* **WORK REQUIRED**: Wherever the string "Пользователем" shows up in the records below, return that line.

* **DATA IN THIS EXERCISE**:

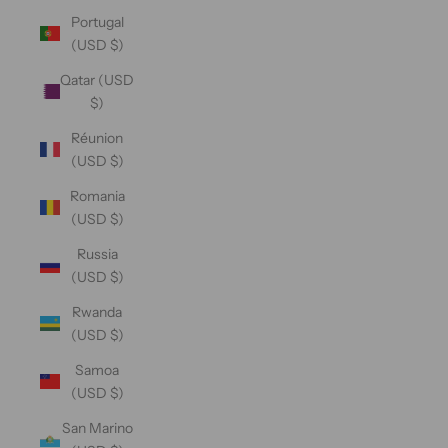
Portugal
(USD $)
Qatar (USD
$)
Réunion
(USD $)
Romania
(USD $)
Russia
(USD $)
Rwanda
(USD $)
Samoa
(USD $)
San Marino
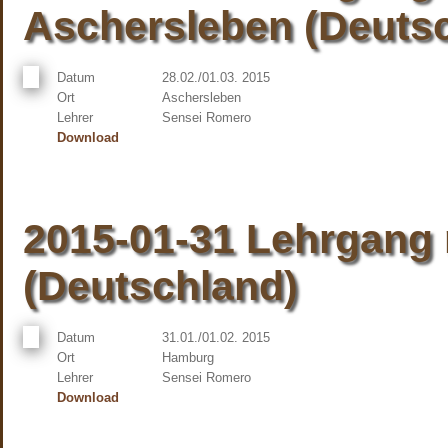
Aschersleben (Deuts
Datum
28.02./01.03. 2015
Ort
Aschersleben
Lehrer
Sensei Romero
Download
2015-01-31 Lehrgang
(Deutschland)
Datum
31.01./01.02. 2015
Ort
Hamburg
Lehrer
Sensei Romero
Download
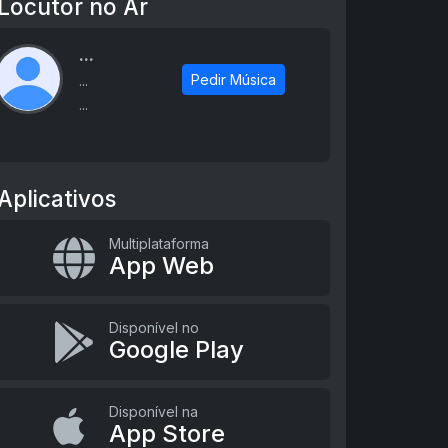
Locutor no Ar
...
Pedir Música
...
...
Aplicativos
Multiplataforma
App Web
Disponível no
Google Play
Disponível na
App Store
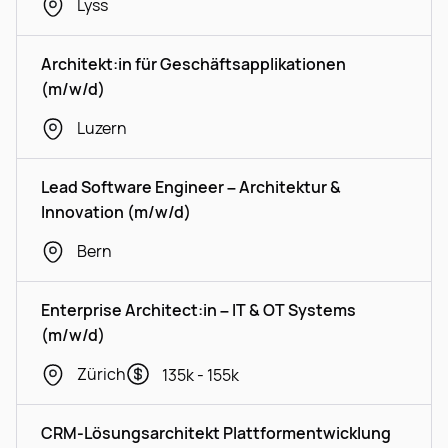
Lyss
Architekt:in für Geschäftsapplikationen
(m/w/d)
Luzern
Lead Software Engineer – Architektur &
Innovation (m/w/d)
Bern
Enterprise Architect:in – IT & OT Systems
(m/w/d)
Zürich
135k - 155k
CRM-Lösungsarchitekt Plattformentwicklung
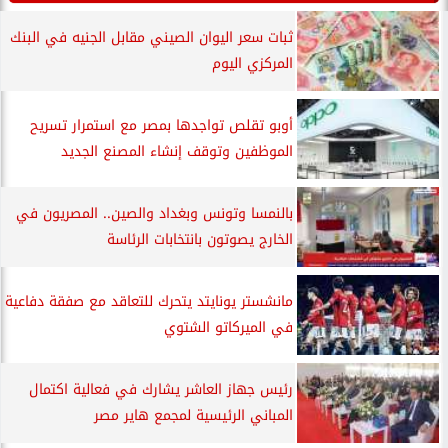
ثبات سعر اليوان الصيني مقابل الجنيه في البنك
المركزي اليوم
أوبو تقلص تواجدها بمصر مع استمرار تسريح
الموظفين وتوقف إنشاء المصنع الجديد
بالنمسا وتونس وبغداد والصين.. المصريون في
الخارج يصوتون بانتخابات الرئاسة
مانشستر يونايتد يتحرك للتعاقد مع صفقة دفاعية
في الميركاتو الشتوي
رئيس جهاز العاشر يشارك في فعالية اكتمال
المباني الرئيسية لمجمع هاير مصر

...

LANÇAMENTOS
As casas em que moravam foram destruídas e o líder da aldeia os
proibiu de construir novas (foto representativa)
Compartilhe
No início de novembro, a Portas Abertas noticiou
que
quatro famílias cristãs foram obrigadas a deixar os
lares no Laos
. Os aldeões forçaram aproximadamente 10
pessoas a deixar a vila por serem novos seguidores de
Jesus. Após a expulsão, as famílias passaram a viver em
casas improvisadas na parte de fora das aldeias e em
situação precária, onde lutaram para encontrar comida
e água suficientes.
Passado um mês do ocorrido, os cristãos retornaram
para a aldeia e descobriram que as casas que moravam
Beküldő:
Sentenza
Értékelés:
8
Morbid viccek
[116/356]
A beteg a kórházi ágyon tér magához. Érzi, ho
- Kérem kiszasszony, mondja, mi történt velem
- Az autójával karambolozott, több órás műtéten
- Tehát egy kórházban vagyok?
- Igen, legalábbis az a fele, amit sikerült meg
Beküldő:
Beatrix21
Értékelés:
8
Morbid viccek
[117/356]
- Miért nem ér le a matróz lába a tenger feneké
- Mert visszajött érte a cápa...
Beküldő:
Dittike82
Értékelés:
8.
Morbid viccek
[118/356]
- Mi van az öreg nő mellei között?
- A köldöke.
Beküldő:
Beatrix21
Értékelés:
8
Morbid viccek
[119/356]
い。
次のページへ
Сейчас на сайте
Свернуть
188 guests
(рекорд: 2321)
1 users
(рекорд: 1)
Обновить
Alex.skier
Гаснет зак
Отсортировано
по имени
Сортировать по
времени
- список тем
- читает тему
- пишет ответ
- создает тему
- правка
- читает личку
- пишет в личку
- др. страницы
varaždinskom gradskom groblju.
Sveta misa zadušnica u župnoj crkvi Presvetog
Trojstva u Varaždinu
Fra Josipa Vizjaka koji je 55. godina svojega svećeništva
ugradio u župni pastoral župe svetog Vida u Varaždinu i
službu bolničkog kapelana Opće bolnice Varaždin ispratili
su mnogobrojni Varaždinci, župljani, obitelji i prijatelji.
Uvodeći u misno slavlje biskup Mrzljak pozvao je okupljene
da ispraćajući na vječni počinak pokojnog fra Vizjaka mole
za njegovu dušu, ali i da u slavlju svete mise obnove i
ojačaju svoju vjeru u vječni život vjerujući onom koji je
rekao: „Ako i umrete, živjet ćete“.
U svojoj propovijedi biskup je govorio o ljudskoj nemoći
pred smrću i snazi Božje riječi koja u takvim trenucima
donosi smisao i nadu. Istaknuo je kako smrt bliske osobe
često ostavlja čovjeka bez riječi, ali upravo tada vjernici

...

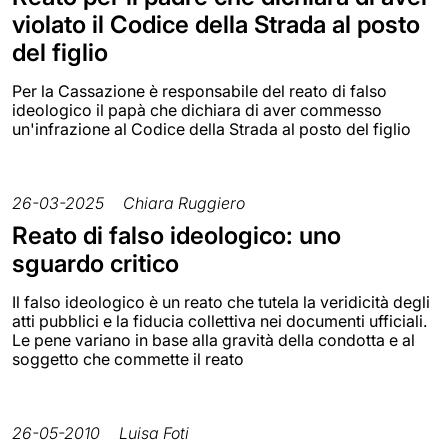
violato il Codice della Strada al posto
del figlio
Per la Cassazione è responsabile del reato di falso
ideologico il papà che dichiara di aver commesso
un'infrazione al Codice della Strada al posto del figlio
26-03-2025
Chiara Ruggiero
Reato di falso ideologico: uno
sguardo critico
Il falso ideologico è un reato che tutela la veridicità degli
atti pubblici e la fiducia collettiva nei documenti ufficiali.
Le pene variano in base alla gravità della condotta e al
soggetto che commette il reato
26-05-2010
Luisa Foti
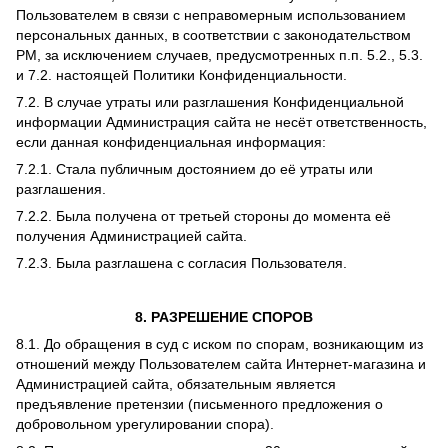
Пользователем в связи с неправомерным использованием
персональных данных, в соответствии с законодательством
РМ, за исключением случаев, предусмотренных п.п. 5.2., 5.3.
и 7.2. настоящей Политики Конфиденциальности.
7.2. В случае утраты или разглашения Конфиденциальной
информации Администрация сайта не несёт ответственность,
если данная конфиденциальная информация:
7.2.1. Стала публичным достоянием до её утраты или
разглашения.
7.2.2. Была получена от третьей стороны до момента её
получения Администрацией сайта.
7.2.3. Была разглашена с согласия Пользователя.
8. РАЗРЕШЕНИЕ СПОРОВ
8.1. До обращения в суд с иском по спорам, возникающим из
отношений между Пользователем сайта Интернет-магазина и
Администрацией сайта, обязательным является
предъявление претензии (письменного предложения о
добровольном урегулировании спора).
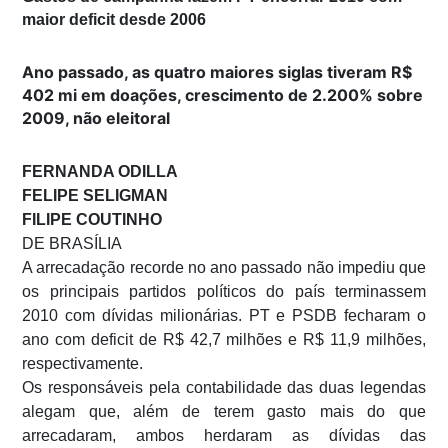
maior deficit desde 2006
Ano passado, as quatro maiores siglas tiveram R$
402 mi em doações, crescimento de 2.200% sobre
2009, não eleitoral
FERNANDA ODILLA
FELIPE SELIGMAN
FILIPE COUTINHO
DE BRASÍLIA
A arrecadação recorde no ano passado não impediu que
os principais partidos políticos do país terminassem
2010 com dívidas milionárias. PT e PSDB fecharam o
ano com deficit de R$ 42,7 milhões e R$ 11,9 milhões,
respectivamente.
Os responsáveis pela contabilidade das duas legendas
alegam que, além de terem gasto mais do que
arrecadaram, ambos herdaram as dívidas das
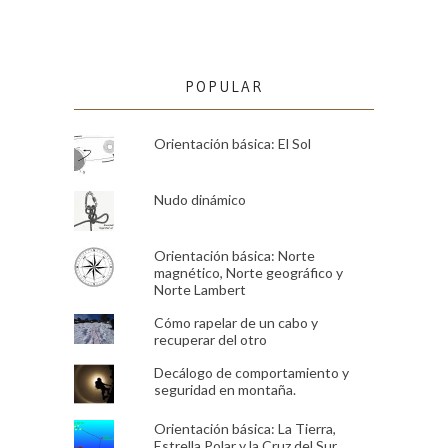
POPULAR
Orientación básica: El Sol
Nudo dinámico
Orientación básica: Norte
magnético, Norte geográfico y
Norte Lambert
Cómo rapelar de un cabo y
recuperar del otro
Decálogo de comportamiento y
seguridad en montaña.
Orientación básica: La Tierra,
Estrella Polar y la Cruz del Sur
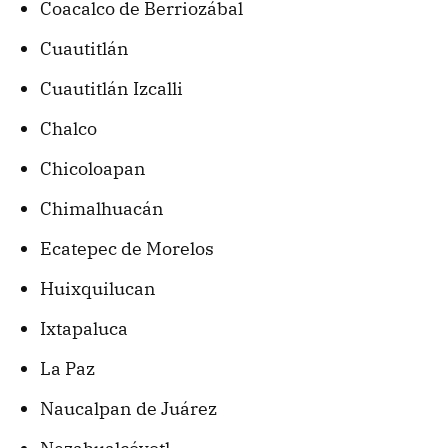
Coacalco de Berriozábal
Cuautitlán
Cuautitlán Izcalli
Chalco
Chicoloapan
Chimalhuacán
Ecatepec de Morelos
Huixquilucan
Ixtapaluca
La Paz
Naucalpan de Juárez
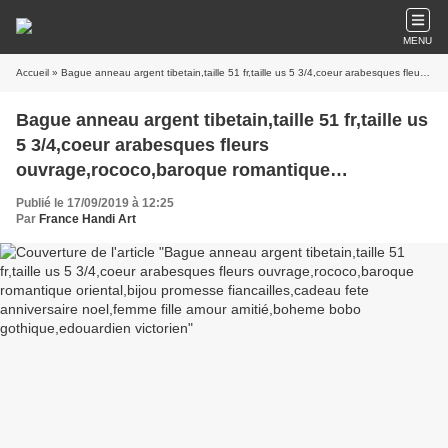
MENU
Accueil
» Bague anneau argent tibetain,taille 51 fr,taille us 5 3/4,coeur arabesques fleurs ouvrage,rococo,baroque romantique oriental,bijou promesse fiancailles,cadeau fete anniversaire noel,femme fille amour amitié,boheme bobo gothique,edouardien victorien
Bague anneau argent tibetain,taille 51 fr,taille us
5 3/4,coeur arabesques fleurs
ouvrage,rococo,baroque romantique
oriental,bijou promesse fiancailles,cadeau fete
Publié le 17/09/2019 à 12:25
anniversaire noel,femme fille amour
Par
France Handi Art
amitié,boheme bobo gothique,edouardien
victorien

* **RESULT OF THE EXERCISE**:
Пользователем в связи с неправомерным использованием
отношений между Пользователем сайта Интернет-магазина и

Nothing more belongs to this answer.